Learning how to read dog food labels can help add to your pet’s happiness and health.


| April 2014



Dinner for Dogs by Henrietta Morrison

Henrietta Morrison offers a variety of treats and meals for dogs of all ages in “Dinner for Dogs.”

Cover courtesy The Experiment

Author Henrietta Morrison knows a thing or two about fussy pets from her own dog, Lily, who was plagued by earaches and skin problems until Morrison started cooking for her and the symptoms disappeared. Dinner for Dogs (The Experiment, 2012) is her answer to these problems, and more. Morrison offers 50 simple, nutritious recipes for a happier, healthier dog—at any age. The following excerpt discusses the importance of knowing how to read dog food labels.

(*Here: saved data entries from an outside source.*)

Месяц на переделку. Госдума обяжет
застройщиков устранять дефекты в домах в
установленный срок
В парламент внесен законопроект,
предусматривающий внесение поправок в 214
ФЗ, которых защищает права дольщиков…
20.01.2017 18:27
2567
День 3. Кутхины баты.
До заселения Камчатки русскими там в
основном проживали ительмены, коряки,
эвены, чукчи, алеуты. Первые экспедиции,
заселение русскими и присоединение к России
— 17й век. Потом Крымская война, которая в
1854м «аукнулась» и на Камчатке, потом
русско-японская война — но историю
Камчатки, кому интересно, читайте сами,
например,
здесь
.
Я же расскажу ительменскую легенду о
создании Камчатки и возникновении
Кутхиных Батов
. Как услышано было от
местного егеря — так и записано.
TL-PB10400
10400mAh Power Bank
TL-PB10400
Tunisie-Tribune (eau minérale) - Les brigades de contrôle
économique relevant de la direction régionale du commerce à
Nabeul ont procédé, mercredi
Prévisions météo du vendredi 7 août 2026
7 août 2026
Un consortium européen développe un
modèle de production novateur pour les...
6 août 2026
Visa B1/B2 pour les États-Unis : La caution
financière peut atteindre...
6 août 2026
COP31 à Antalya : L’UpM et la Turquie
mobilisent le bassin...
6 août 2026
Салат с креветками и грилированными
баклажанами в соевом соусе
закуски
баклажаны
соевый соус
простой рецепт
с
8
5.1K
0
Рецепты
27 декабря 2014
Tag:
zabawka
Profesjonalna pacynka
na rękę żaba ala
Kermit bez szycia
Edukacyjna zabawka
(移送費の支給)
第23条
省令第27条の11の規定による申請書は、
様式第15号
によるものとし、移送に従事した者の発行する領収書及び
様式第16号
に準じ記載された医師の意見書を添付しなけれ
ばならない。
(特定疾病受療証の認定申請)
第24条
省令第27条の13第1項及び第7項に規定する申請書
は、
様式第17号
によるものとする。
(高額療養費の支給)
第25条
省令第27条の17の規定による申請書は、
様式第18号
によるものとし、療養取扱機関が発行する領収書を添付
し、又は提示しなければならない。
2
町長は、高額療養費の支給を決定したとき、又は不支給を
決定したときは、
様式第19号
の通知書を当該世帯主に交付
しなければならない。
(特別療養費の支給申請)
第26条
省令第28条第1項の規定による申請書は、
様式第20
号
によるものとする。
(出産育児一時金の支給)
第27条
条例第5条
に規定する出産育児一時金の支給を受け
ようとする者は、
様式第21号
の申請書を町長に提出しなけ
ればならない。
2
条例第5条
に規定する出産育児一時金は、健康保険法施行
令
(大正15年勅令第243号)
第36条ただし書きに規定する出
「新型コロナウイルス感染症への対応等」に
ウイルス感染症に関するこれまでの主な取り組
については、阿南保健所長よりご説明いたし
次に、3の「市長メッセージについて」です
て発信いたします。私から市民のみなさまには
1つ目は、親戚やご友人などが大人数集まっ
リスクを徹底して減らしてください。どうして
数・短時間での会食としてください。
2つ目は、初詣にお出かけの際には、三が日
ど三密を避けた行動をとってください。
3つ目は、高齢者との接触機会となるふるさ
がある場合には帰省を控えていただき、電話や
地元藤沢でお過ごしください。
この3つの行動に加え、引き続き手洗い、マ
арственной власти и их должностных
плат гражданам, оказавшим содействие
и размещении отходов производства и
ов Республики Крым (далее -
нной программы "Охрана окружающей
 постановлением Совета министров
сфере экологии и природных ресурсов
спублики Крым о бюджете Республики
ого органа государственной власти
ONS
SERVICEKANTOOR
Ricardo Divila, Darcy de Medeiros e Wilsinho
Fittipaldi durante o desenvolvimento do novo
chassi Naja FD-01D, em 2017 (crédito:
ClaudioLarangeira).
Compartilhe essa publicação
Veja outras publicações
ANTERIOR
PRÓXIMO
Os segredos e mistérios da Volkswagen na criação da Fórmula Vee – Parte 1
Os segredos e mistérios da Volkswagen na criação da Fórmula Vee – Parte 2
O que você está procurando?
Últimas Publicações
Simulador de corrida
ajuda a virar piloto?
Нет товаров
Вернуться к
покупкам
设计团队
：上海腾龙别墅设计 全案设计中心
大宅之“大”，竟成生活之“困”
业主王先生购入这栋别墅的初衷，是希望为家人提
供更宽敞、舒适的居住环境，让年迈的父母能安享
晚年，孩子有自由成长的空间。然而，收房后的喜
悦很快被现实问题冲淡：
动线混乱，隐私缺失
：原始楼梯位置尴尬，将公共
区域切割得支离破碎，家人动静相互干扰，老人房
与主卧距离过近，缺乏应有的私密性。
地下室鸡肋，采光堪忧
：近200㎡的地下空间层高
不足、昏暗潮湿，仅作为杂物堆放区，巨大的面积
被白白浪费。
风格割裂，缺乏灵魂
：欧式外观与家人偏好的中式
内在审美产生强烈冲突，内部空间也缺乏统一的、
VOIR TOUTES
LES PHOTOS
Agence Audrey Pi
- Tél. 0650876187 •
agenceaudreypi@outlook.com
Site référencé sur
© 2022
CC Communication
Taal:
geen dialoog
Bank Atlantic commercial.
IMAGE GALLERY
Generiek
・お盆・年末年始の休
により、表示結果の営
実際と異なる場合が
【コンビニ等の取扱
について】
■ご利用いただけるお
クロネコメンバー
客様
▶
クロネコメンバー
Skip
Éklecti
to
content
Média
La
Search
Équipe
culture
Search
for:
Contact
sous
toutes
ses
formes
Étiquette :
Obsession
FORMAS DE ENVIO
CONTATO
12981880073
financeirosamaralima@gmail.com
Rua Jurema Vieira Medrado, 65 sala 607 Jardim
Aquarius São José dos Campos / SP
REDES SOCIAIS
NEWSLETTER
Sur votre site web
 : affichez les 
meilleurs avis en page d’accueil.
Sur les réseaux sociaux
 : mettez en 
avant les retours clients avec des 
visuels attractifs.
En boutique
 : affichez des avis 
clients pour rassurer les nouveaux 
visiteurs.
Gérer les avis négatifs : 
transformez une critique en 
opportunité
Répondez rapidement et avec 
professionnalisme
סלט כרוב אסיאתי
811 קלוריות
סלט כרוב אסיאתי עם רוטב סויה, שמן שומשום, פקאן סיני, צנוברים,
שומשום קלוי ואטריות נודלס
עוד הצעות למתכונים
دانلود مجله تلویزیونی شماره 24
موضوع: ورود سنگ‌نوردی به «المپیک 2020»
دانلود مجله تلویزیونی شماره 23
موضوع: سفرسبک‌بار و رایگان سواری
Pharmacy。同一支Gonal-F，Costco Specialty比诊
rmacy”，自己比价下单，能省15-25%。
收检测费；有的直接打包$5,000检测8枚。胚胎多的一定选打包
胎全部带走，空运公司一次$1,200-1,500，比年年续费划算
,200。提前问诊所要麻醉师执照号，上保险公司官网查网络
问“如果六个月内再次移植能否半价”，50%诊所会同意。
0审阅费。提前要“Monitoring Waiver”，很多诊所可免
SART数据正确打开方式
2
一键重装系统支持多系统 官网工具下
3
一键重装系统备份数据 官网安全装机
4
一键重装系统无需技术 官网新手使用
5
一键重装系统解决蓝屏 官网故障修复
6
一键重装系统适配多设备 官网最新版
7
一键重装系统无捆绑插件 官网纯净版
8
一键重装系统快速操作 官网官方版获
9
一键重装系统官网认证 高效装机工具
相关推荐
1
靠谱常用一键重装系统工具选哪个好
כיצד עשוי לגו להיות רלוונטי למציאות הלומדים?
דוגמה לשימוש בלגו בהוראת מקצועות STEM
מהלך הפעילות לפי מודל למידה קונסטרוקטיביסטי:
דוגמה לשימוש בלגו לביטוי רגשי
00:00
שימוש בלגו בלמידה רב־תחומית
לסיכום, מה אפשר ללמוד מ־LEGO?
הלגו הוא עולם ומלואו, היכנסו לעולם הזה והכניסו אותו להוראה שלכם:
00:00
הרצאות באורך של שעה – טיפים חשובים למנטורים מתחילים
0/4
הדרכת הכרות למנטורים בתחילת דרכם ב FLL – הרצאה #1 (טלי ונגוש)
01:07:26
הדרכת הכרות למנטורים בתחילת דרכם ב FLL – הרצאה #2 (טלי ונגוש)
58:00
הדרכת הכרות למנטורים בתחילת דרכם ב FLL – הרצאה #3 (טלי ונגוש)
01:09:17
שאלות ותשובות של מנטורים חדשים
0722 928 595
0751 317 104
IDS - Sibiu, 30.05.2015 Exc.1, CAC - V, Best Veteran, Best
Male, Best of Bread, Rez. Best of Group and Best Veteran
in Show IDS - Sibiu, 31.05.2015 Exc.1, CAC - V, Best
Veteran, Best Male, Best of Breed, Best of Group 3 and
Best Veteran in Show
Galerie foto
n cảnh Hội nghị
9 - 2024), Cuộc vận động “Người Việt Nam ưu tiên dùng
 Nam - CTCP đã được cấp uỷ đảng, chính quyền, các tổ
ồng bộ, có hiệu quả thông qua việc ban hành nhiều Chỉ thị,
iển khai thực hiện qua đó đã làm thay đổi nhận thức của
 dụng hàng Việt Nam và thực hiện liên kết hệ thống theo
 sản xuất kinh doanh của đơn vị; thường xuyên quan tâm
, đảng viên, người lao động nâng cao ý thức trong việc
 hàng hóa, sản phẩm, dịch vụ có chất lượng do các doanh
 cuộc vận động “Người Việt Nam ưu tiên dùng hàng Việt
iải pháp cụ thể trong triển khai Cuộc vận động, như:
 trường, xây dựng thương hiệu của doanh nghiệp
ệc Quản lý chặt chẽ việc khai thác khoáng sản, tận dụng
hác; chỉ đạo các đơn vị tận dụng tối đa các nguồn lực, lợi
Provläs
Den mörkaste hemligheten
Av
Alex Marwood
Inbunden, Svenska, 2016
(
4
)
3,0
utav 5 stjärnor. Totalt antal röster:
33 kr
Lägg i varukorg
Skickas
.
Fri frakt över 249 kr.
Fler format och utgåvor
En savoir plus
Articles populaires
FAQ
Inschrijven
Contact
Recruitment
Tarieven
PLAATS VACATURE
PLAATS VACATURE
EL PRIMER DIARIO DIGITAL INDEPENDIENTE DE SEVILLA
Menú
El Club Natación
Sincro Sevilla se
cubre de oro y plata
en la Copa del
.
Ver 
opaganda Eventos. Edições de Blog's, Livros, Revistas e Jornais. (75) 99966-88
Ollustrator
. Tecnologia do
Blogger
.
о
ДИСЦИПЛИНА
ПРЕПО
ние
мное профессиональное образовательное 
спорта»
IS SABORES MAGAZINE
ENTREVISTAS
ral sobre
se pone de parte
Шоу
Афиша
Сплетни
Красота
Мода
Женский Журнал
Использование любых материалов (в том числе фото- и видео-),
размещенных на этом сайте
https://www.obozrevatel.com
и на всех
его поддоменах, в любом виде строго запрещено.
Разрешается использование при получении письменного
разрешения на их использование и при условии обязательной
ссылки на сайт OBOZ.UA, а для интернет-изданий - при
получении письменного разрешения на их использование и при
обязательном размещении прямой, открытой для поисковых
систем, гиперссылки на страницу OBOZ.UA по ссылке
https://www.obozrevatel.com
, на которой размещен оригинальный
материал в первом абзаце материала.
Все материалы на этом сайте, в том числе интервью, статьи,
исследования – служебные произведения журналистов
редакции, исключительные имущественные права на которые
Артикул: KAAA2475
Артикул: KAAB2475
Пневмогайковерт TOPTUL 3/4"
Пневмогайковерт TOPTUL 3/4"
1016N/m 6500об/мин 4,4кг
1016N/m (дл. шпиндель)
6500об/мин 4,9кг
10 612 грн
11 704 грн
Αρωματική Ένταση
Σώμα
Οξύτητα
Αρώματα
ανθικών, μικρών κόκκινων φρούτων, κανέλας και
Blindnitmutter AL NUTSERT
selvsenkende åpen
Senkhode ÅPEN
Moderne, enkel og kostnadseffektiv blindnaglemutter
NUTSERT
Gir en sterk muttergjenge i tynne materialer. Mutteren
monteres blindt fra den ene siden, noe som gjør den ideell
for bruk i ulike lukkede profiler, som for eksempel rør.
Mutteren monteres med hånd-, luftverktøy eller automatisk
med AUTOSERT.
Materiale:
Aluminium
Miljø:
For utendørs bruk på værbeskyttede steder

Purchase this book from the Mother Earth Living store: Dinner for Dogs.

How to Read Dog Food Labels

It’s handy to know what to look out for when you are looking for a ready-made food for your dog. Price is generally a good indicator: If a food is cheap, it’s because it’s made with cheap ingredients. Buying the best you can afford for your dog will be worth it in the long term—their health and happiness depend on it!

• Make your own dog food with this recipe: Peanut Butter Dog Treat Recipe

Dry Dog Foods

Dry foods were invented as a way of getting rid of waste material that food factories produced. Dry dog foods usually have a very pungent smell because they have had so many flavorings and fats added to encourage your dog to eat them.